A Backyard Crisis


We don’t need to look far to see an example of poverty and injustice.

Australia is listed as one of the most wealthy and developed nations of the world and is recognized for high standards of living, education, health and protection of political rights.1 However, this is hardly represented equally by all Australian communities, and comparison of the statistics between non-Indigenous and Indigenous communities reveals a stark and confronting disparity in living standards. The average income for Indigenous households is only just overhalf of that of an ‘average’ Australian household. 2 Stemming from historical factors including colonization and various political interventions, Indigenous Australians still face the repercussions today. Loss of land (essential to spiritual, economic and cultural wellbeing), racism and discrimination has contributed to the current situation. Indigenous Australian populations collectively makeup only 2.5% population currently, and are severely disadvantaged. 3

indigenous community housing

Poverty, racism, harmful stereotypes generated from the wider society are reinforced by negative media, and ultimately contribute to the gap that exists between non-Indigenous and Indigenous populations. The average life expectancy of Indigenous Australians is 17 years less than that of the non-Indigenous population.2 Unequal access for Indigenous communities to social resources (education, employment, housing, health services) needed for wellbeing are directly related to the poor health outcomes that we see today. Higher unemployment rates are interrelated to poverty, and a lack of fully adequate education and job opportunities. These factors perpetuate a vicious cycle.
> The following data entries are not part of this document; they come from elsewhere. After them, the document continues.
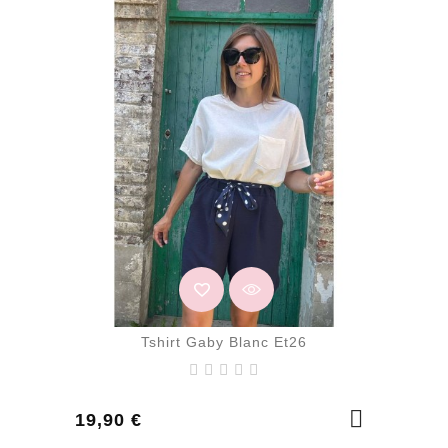
Tshirt Gaby Blanc Et26
Prix
19,90 €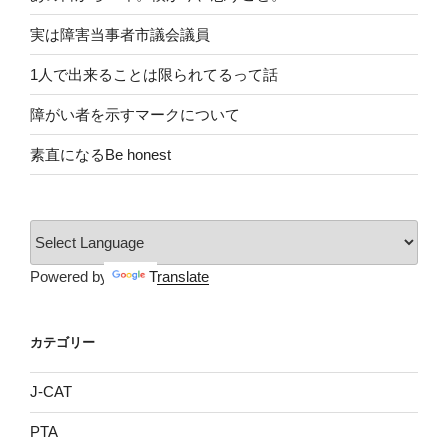
実は障害当事者市議会議員
1人で出来ることは限られてるって話
障がい者を示すマークについて
素直になるBe honest
Powered by
Translate
カテゴリー
J-CAT
PTA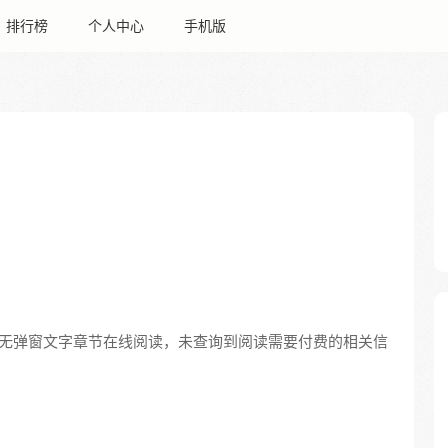
排行榜
个人中心
手机版
无弹窗文字章节在线阅读，未查询到阅读需要付费的相关信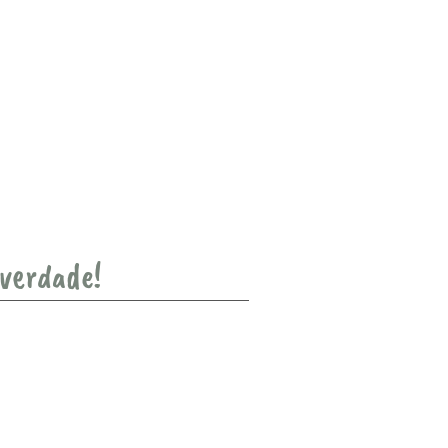
 verdade!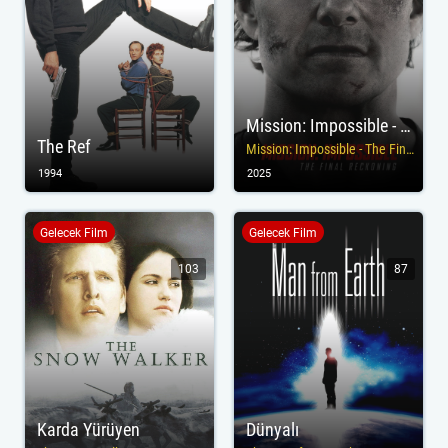
Mission: Impossible - Son Hesaplaşma
The Ref
Mission: Impossible - The Final Reckoning
1994
2025
Gelecek Film
Gelecek Film
103
87
Karda Yürüyen
Dünyalı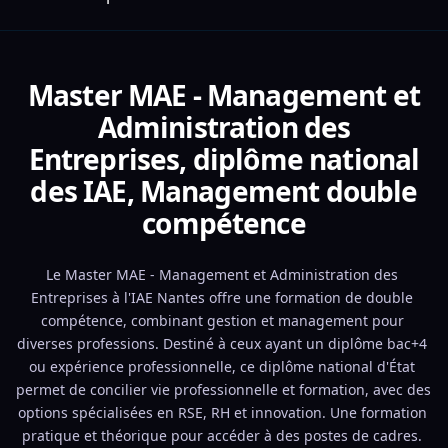
Master MAE - Management et
Administration des
Entreprises, diplôme national
des IAE, Management double
compétence
Le Master MAE - Management et Administration des 
Entreprises à l'IAE Nantes offre une formation de double 
compétence, combinant gestion et management pour 
diverses professions. Destiné à ceux ayant un diplôme bac+4 
ou expérience professionnelle, ce diplôme national d'État 
permet de concilier vie professionnelle et formation, avec des 
options spécialisées en RSE, RH et innovation. Une formation 
pratique et théorique pour accéder à des postes de cadres. 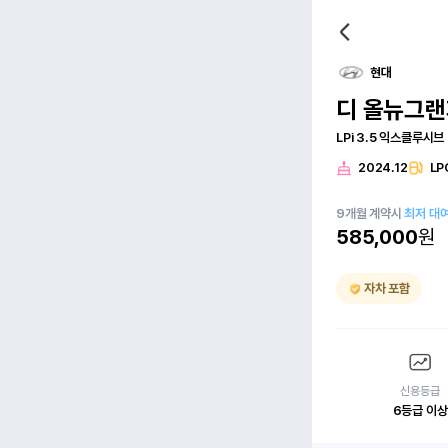
현대
디 올뉴그랜
LPi 3.5 익스클루시브
2024.12
LP
9
개월
계약시
최저 대
585,000
원
자차 포함
신용등급
6등급 이상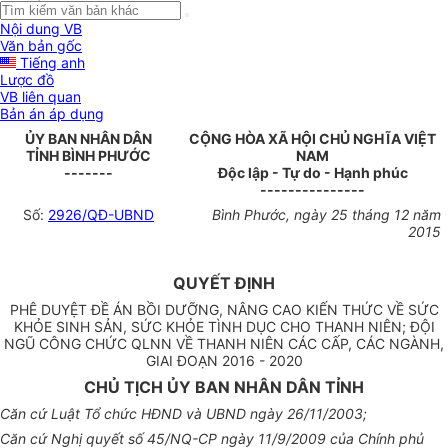
Nội dung VB
Văn bản gốc
Tiếng anh
Lược đồ
VB liên quan
Bản án áp dụng
ỦY BAN NHÂN DÂN
CỘNG HÒA XÃ HỘI CHỦ NGHĨA VIỆT
TỈNH BÌNH PHƯỚC
NAM
-------
Độc lập - Tự do - Hạnh phúc
---------------
Số:
2926/QĐ-UBND
Bình Phước
, ngày
25
tháng
12
năm
2015
QUYẾT ĐỊNH
PHÊ DUYỆT ĐỀ ÁN BỒI DƯỠNG, NÂNG CAO KIẾN THỨC VỀ SỨC
KHỎE SINH SẢN, SỨC KHỎE TÌNH DỤC CHO THANH NIÊN; ĐỘI
NGŨ CÔNG CHỨC QLNN VỀ THANH NIÊN CÁC CẤP, CÁC NGÀNH,
GIAI ĐOẠN 2016 - 2020
CHỦ TỊCH ỦY BAN NHÂN DÂN TỈNH
Căn cứ Luật Tổ chức HĐND và
UBND
ngày 26/11/2003;
Căn cứ Nghị quyết số 45/NQ-CP
ngày
11/9/2009 của Chính phủ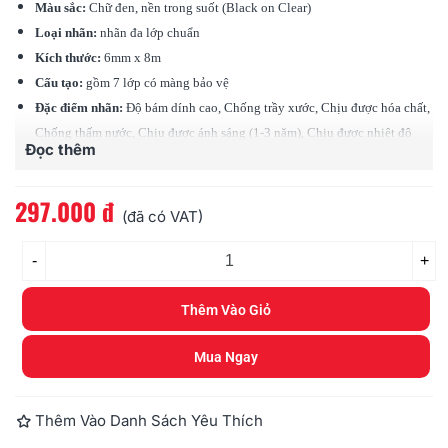
Màu sắc:
Chữ đen, nền trong suốt (Black on Clear)
Loại nhãn:
nhãn đa lớp chuẩn
Kích thước:
6mm x 8m
Cấu tạo:
gồm 7 lớp có màng bảo vệ
Đặc điểm nhãn:
Độ bám dính cao, Chống trầy xước, Chịu được hóa chất,
Chống thấm nước, Chịu được ánh sáng (1-3 năm), Chịu được nhiệt độ
Đọc thêm
(-80 độ - 200 độ C)
Tương thích:
các loại máy Brother Ptouch (PT)
297.000 đ
(đã có VAT)
-
+
Thêm Vào Giỏ
Mua Ngay
Thêm Vào Danh Sách Yêu Thích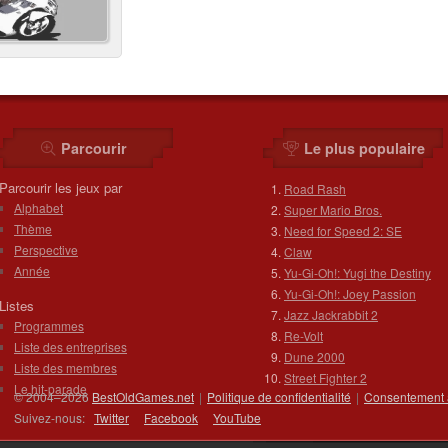
Parcourir
Le plus populaire
Parcourir les jeux par
Road Rash
Alphabet
Super Mario Bros.
Thème
Need for Speed 2: SE
Perspective
Claw
Année
Yu-Gi-Oh!: Yugi the Destiny
Yu-Gi-Oh!: Joey Passion
Listes
Jazz Jackrabbit 2
Programmes
Re-Volt
Liste des entreprises
Dune 2000
Liste des membres
Street Fighter 2
Le hit-parade
© 2004–2026
BestOldGames.net
|
Politique de confidentialité
|
Consentement 
Suivez-nous:
Twitter
Facebook
You
Tube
‘The average life expectancy of Indigenous Australians is 17 years less than that of the non-Indigenous population.2

Campaigns and efforts to promote reconciliation in the past decade have had some positive impact on improving the situation. The government’s apology to the Stolen Generations and Indigenous Australians, and the push for the declaration of the rights of Indigenous people have been applauded as progressive steps to equality. However the remaining disparities that still persist highlight the need for better tailored approaches, which are founded upon mutual respect and acknowledgment of Indigenous Australian culture.

‘These factors perpetuate a vicious cycle.’


Past efforts by the government such as the intervention in the Northern territory (Howard legislation NTER, 2007) have been highly controversial- and have been seen as authoritarian acts which have subverted Indigenous Australian rights by excluding them from decision making. Many people saw the legislation in the intervention and stronger futures policy as blunt and not effectively implemented. Legislation which included income management and sending army figures into communities, were heavy handed and offensive. It is clear that the lack of real concern and respect for the autonomy of Indigenous communities, and the lack of emphasis on the empowerment of Indigenous Australians to choose how they want to use the resources that are available is hindering the government’s efforts to make a real change.


1. World Economic Outlook Database. October 2013, International Monetary Fund. Accessed on 20th March 2014.

2. Estimates of Aboriginal and Torres Strait Islander Australians, June 2011, Australian Bureau of Statistics. Accessed on 23rd March 2014.

3. “Aboriginal and Torres Strait Islander Population”. Year Book Australia, 2008. Australian Bureau of Statistics. 7 February 2008. Accessed on 21st March 2014.